Unless there was a overriding reason for one partner to have more equity I
would only ever do 50/50 or 1/3rd each etc. Equal shares means everyone has
the same amount riding on it. Everyone suffers the same stresses. Everyone
gets the same wins. Reasons that would make me do it differently, if one
partner has a proven track record (has had a major success in the past, that
they were truly part of), if it was an extremely technical project (getting
better search results than Google for example) I think the technical co-
founder is probably worth more - if they can deliver, similarly if it is a
very hard sell the marketing/business person might deserve more (although if
it is that hard a sell I'd stay away). Lastly if the business needed money and
someone had a contact that could bring in that money it would be worth
considering giving them more equity (if it was me, I'd be demanding more).

I'm pretty sure in general YC gives the company equal money based on number of
founders. I would imagine as a general rule that means they see all founders
as equals. Seems like a pretty good guideline.

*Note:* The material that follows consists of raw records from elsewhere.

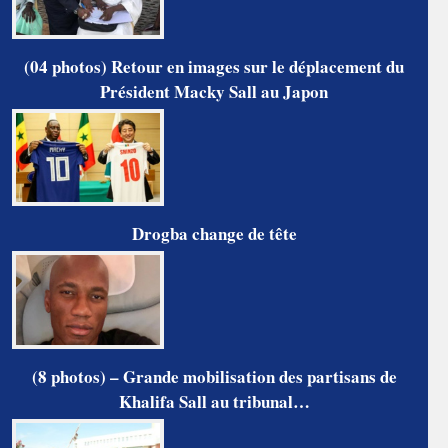
(04 photos) Retour en images sur le déplacement du
Président Macky Sall au Japon
Drogba change de tête
(8 photos) – Grande mobilisation des partisans de
Khalifa Sall au tribunal…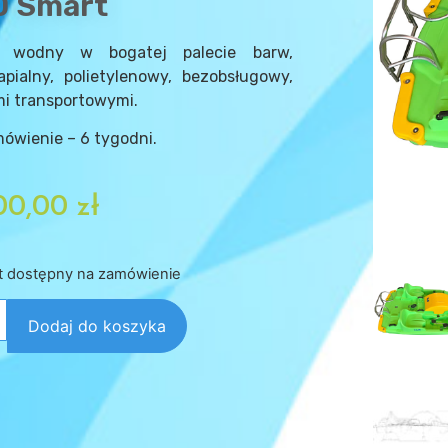
0 Smart
 wodny w bogatej palecie barw,
apialny, polietylenowy, bezobsługowy,
mi transportowymi.
ówienie – 6 tygodni.
00,00
zł
t dostępny na zamówienie
Dodaj do koszyka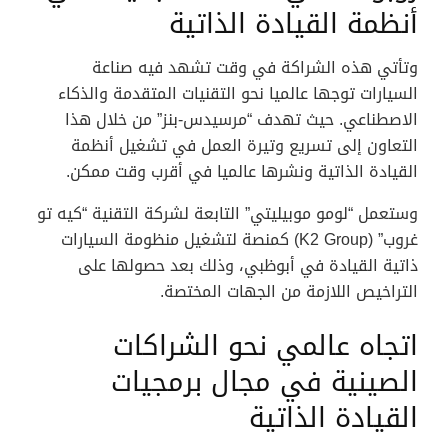
أنظمة القيادة الذاتية
وتأتي هذه الشراكة في وقت تشهد فيه صناعة
السيارات توجها عالميا نحو التقنيات المتقدمة والذكاء
الاصطناعي. حيث تهدف “مرسيدس-بنز” من خلال هذا
التعاون إلى تسريع وتيرة العمل في تشغيل أنظمة
القيادة الذاتية ونشرها عالميا في أقرب وقت ممكن.
وستعمل “لومو موبيليتي” التابعة لشركة التقنية “كيه تو
غروب” (K2 Group) كمنصة لتشغيل منظومة السيارات
ذاتية القيادة في أبوظبي، وذلك بعد حصولها على
التراخيص اللازمة من الجهات المختصة.
اتجاه عالمي نحو الشراكات
الصينية في مجال برمجيات
القيادة الذاتية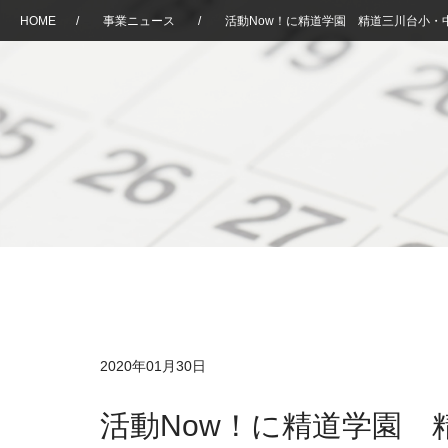
HOME
/
事業ニュース
/
活動Now！に精道学園 精道三川台小・
2020年01月30日
活動Now！に精道学園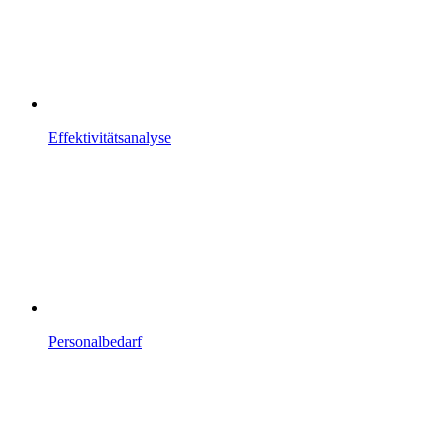
Effektivitätsanalyse
Personalbedarf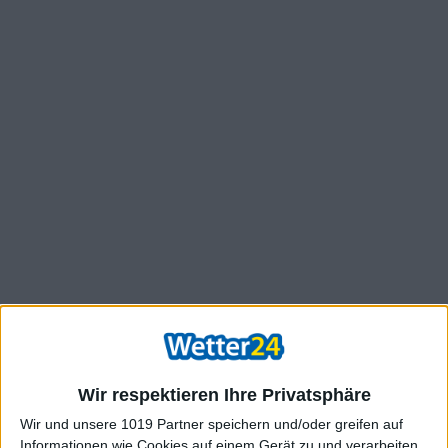
Wir respektieren Ihre Privatsphäre
Wir und unsere 1019 Partner speichern und/oder greifen auf
Informationen wie Cookies auf einem Gerät zu und verarbeiten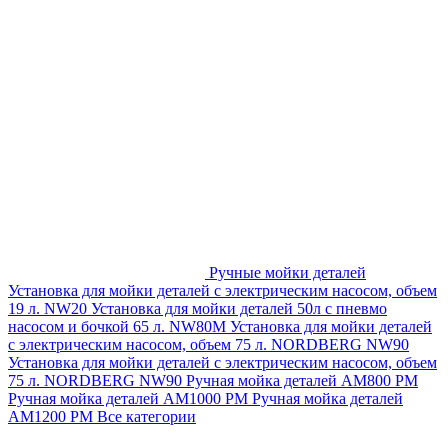
Ручные мойки деталей
Установка для мойки деталей с электрическим насосом, объем
19 л. NW20
Установка для мойки деталей 50л с пневмо
насосом и бочкой 65 л. NW80M
Установка для мойки деталей
с электрическим насосом, объем 75 л. NORDBERG NW90
Установка для мойки деталей с электрическим насосом, объем
75 л. NORDBERG NW90
Ручная мойка деталей АМ800 РМ
Ручная мойка деталей АМ1000 РМ
Ручная мойка деталей
АМ1200 РМ
Все категории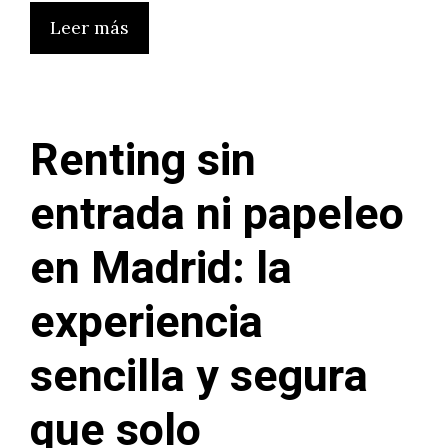
Leer más
Renting sin
entrada ni papeleo
en Madrid: la
experiencia
sencilla y segura
que solo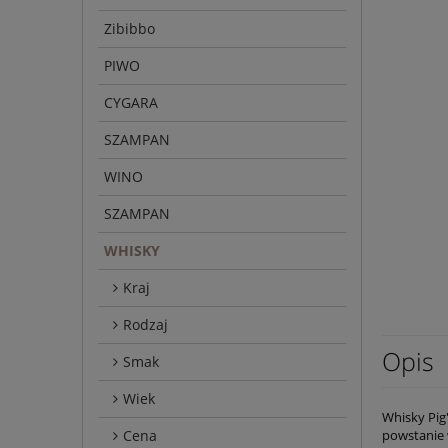
Zibibbo
PIWO
CYGARA
SZAMPAN
WINO
SZAMPAN
WHISKY
Kraj
Rodzaj
Opis
Smak
Wiek
Whisky Pig'
Cena
powstanie w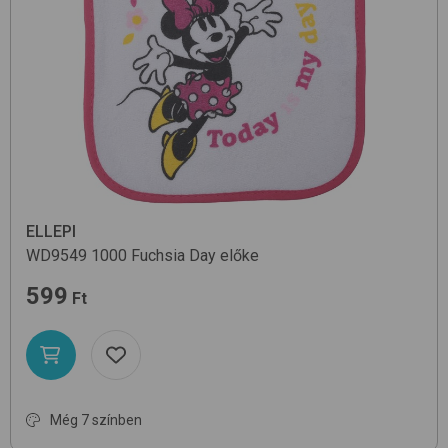
ELLEPI
WD9549
1000 Fuchsia Day
előke
599
Ft
Még 7 színben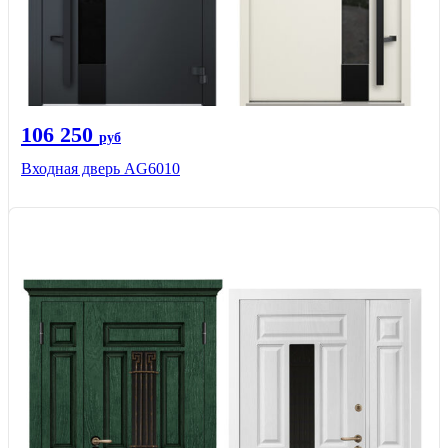
106 250
руб
Входная дверь AG6010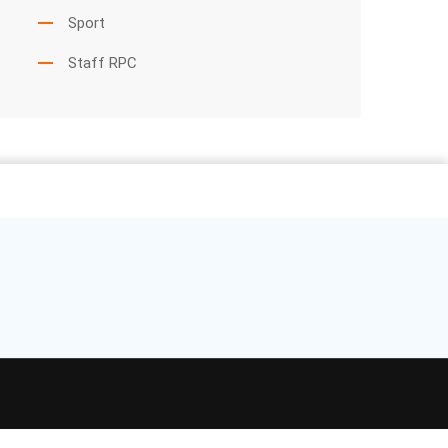
Sport
Staff RPC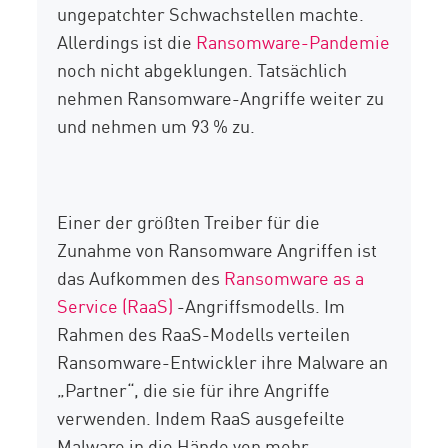
ungepatchter Schwachstellen machte.
Allerdings ist die
Ransomware-Pandemie
noch nicht abgeklungen. Tatsächlich
nehmen Ransomware-Angriffe weiter zu
und nehmen um 93 % zu.
Einer der größten Treiber für die
Zunahme von Ransomware Angriffen ist
das Aufkommen des
Ransomware as a
Service (RaaS)
-Angriffsmodells. Im
Rahmen des RaaS-Modells verteilen
Ransomware-Entwickler ihre Malware an
„Partner“, die sie für ihre Angriffe
verwenden. Indem RaaS ausgefeilte
Malware in die Hände von mehr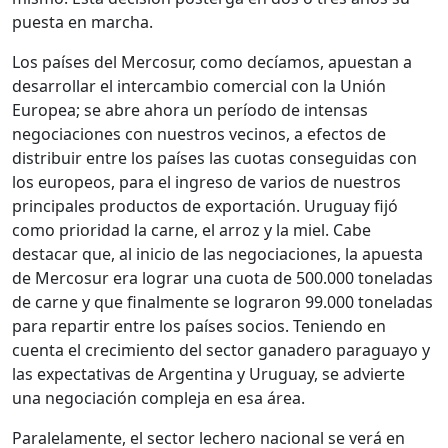
puesta en marcha.
Los países del Mercosur, como decíamos, apuestan a
desarrollar el intercambio comercial con la Unión
Europea; se abre ahora un período de intensas
negociaciones con nuestros vecinos, a efectos de
distribuir entre los países las cuotas conseguidas con
los europeos, para el ingreso de varios de nuestros
principales productos de exportación. Uruguay fijó
como prioridad la carne, el arroz y la miel. Cabe
destacar que, al inicio de las negociaciones, la apuesta
de Mercosur era lograr una cuota de 500.000 toneladas
de carne y que finalmente se lograron 99.000 toneladas
para repartir entre los países socios. Teniendo en
cuenta el crecimiento del sector ganadero paraguayo y
las expectativas de Argentina y Uruguay, se advierte
una negociación compleja en esa área.
Paralelamente, el sector lechero nacional se verá en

(Would be interesting to hear what PG and co do when they meet a team and
think 2 out of 3 are awesome - do they fund, not fund, tell them to lose the
other guy etc?)

------
bartman
My last startup was founded by 4 people with equal shares and rights. We
failed early partly because we couldn't go into a clear direction, too many
votes, too many opinions. We didn't turn out to be a well matching team
either, though.

For my next startup I wouldn't do equal shares again, someone needs to be able
to have the last word.

edit: Initially we started with 2 people with equal shares, and got two others
in shortly after launch. We did an even split then, although in retrospect
30/30/20/20 would have been better. That is if you don't depend entirely on
your newcomers.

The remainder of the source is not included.